-------- INFORMATION --------

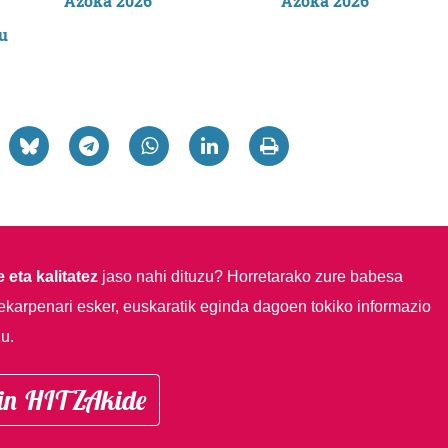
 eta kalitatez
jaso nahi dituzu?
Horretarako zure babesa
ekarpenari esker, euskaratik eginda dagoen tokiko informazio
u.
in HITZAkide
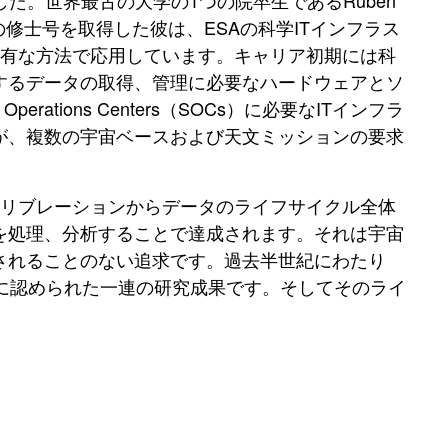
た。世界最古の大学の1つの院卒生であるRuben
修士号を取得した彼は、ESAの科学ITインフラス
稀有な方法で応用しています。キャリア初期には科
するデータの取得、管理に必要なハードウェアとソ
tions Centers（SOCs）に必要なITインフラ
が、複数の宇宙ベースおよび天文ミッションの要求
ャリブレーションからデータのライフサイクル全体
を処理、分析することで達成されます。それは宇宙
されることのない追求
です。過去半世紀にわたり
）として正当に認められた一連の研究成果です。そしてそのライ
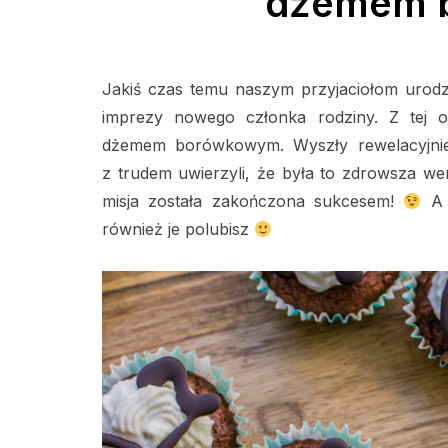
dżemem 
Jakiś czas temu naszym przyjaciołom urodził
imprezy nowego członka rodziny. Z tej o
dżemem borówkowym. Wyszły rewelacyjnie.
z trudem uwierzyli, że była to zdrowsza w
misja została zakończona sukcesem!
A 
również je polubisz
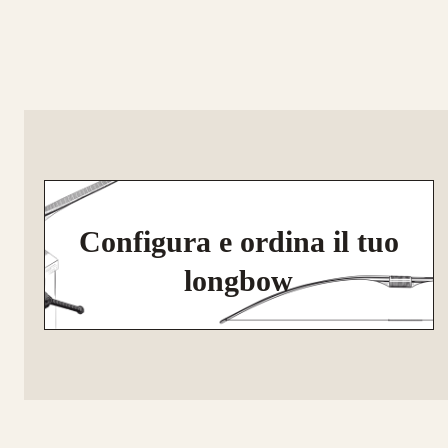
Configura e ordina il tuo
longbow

--------
-------- INFORMATION --------

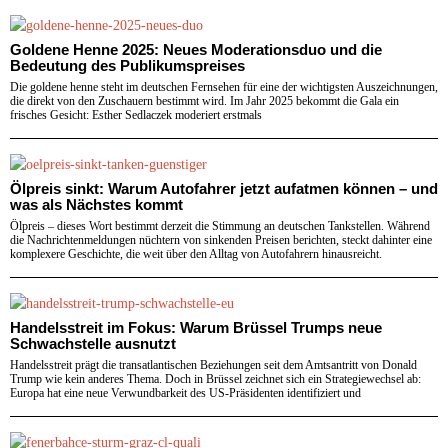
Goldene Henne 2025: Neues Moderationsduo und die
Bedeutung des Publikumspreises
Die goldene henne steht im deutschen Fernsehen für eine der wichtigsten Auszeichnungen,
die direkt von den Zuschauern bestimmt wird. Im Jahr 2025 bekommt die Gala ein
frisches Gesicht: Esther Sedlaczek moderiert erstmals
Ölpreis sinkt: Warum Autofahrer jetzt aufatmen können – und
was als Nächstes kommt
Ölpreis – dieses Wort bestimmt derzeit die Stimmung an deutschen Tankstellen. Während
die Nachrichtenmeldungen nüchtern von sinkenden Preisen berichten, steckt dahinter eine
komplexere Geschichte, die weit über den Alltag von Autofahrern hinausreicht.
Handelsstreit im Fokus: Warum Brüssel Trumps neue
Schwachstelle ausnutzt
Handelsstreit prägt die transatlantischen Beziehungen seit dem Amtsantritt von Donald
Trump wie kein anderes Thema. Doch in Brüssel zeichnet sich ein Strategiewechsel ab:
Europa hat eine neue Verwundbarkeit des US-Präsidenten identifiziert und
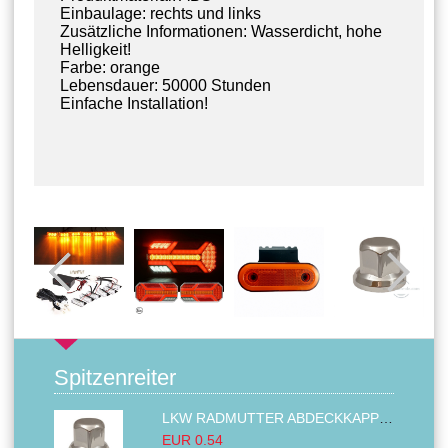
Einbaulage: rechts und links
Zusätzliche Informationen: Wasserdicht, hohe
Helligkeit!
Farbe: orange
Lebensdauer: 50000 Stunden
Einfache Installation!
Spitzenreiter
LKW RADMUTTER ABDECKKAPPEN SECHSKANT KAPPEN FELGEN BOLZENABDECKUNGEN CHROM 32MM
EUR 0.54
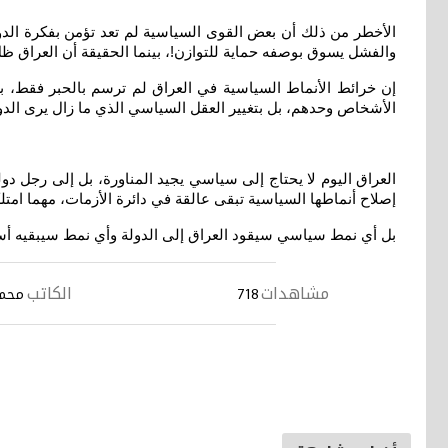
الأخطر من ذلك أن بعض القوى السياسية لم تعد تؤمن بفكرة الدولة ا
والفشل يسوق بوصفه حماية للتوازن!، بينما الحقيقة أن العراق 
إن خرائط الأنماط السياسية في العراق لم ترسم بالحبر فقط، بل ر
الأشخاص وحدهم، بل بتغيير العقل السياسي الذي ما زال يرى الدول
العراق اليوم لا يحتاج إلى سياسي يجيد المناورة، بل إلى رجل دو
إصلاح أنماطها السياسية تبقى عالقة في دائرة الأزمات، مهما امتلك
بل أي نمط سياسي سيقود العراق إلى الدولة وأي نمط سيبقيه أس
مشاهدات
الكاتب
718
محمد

--------
-------- INFORMATION --------

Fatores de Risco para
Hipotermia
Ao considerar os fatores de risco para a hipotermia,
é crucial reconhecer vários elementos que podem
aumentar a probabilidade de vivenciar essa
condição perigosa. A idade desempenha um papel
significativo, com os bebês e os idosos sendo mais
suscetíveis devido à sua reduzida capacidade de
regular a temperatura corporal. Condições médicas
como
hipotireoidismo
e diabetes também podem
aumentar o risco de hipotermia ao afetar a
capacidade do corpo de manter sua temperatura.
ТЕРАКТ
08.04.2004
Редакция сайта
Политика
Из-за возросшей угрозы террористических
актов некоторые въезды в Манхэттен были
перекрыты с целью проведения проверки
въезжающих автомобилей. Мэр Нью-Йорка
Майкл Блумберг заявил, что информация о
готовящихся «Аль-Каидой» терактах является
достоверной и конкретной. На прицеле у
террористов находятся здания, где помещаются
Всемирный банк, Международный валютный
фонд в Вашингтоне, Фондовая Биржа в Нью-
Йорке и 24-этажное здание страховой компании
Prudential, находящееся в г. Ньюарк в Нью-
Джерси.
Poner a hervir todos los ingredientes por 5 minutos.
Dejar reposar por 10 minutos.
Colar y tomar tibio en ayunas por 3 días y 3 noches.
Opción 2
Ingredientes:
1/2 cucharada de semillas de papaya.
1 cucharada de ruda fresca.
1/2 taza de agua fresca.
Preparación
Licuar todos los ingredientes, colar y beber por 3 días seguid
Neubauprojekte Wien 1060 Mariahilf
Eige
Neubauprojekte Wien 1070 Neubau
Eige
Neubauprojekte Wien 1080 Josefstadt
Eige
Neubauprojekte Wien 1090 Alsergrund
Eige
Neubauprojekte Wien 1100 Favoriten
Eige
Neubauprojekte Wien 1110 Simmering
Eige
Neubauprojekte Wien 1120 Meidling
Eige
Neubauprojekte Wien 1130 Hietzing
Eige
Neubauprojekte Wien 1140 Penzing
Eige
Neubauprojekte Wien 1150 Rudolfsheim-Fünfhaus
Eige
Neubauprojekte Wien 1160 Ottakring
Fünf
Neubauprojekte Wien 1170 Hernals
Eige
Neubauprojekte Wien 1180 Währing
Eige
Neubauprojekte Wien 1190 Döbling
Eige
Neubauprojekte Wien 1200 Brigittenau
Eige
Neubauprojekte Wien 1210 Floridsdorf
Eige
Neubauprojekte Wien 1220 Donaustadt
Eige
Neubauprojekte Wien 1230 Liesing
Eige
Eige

--------

* [EXERCISE DETAILS]: Please show all lines from the entries that contain the word "Brüssel".

* [WRITTEN SOLUTION]:
Handelsstreit im Fokus: Warum Brüssel Trumps neue
Trump wie kein anderes Thema. Doch in Brüssel zeichnet sich ein Strategiewechsel ab:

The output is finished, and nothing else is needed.